More than history, the Jews have memory.

In his marvelous little book, Zakhor (“Memory”), Yosef Hayim Yerushalmi notes that Jewish historiography ends with the destruction of the Second Temple, revived only with the Continental Enlightenment and its reach into the communities of France and Germany.

Jewish memory, by contrast continues on, making sense of current events by analogy with Biblical ones.  It’s a method not entirely alien to American history itself.  The New England settlers saw themselves as latter-day Israelites, guided by God across a forbidding body of water, fleeing a corrupt Egypt to establish His kingdom on Earth in a new land.  Franklin proposed that the Great Seal of the United States feature the Israelite crossing the Red Sea.  Bruce Feiler’s America’s Prophet (I have not read it, so I can make no recommendation one way or the other) chronicles the role of Moses in American thought, American memory.

But if America could draw on a new founding to make Moses its central prophet, the Jews, in exile, usually turned to a different Biblical story, the Book of Esther.  Scattered, everywhere a minority, at the mercy of temporal powers who were usually not friendly, the Jews frequently found reason to compare their situation to the Jews in the Babylonian exile, rescued from extinction by Divine Providence hidden in natural events, hopeful of soon returning home.

It was not unusual for local communities, and even families, to celebrate such rescues by declaring local “Purims,” often recording the events in local chronicles by paralleling the very words of the Book of Esther.

Even though there is now a Jewish Commonwealth for the first time since 70 AD, the current Purim Parallel practically writes itself.  Genocidal theocratic Persian seeks nuclear bomb for destruction of Jewish people, twists current world power’s leader to its own ends to obtain such. The comparison was given an added push by the timing of Prime Minister Netanyahu’s speech to Congress – on Tuesday, the day before the Fast of Esther, commemorating Esther’s own fast before she approached the King to plead her case.  Most of the commentaries I’ve seen put Netanyahu in the role of Esther, braving the dangers of speaking truth to power (in the old Lefty phrase) in order to save his people.
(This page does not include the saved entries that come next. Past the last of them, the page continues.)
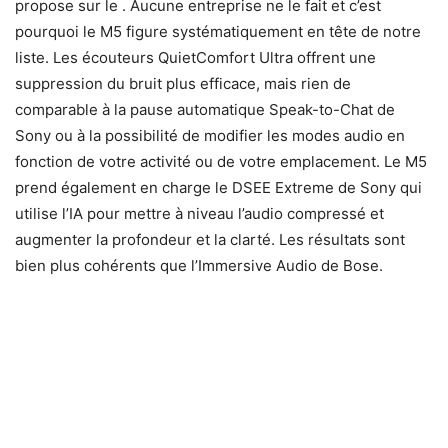
propose sur le . Aucune entreprise ne le fait et c’est
pourquoi le M5 figure systématiquement en tête de notre
liste. Les écouteurs QuietComfort Ultra offrent une
suppression du bruit plus efficace, mais rien de
comparable à la pause automatique Speak-to-Chat de
Sony ou à la possibilité de modifier les modes audio en
fonction de votre activité ou de votre emplacement. Le M5
prend également en charge le DSEE Extreme de Sony qui
utilise l’IA pour mettre à niveau l’audio compressé et
augmenter la profondeur et la clarté. Les résultats sont
bien plus cohérents que l’Immersive Audio de Bose.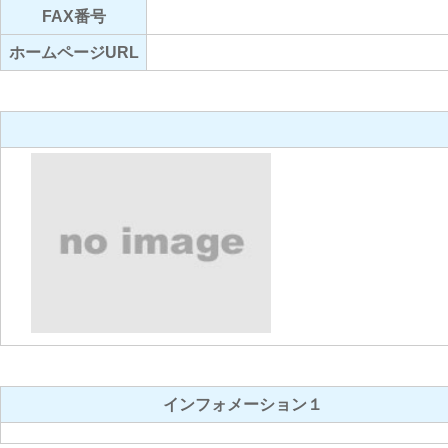
FAX番号
ホームページURL
インフォメーション１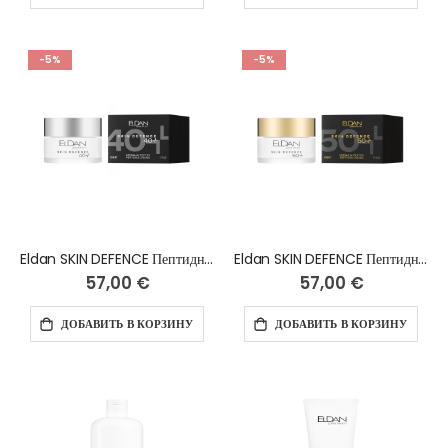
-5%
-5%
Eldan SKIN DEFENCE Пептидный крем 40+, 50 мл
Eldan SKIN DEFENCE Пептидный крем 50+, 50 мл
57,00 €
57,00 €
ДОБАВИТЬ В КОРЗИНУ
ДОБАВИТЬ В КОРЗИНУ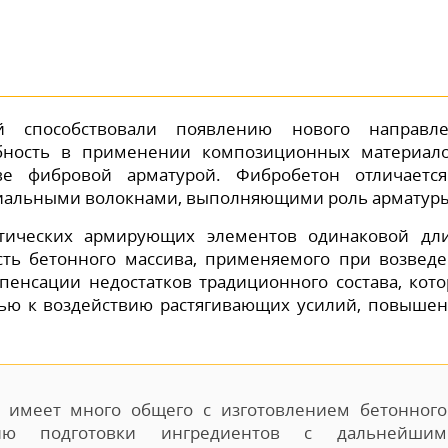
й способствовали появлению нового направле
ебность в применении композиционных материал
е фибровой арматурой. Фибробетон отличаетс
циальными волокнами, выполняющими роль арматур
етических армирующих элементов одинаковой дл
ть бетонного массива, применяемого при возвед
мпенсации недостатков традиционного состава, кот
ью к воздействию растягивающих усилий, повыше
 имеет много общего с изготовлением бетонного
дию подготовки ингредиентов с дальнейшим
I don’t think that’s quite right.

Netanyahu’s role here much more close parallels that of Mordecai, imploring Esther to do the right thing and risk her own position and comfort to save her people.  Netanyahu deftly explained why the approaching deal is a bad idea, why it’s a threat to Israel, but also – more importantly, given the audience – a threat to the United States.  He appealed to the common civilization and shared values between Israel and the United States.

But thought Bibi can persuade, he cannot directly influence.  He has no vote in the US, he must act through others, igniting a serious debate where there had been none, inviting others to bring to bear direct political pressure.

Which means that you and I, friends, are Esther.

It is incumbent upon us to act, to persuade Congress to oppose the agreement when it is reached, to retain or increase sanctions, to prevent the administration from giving power, legitimacy, and trade to our enemies as Americans and Jews.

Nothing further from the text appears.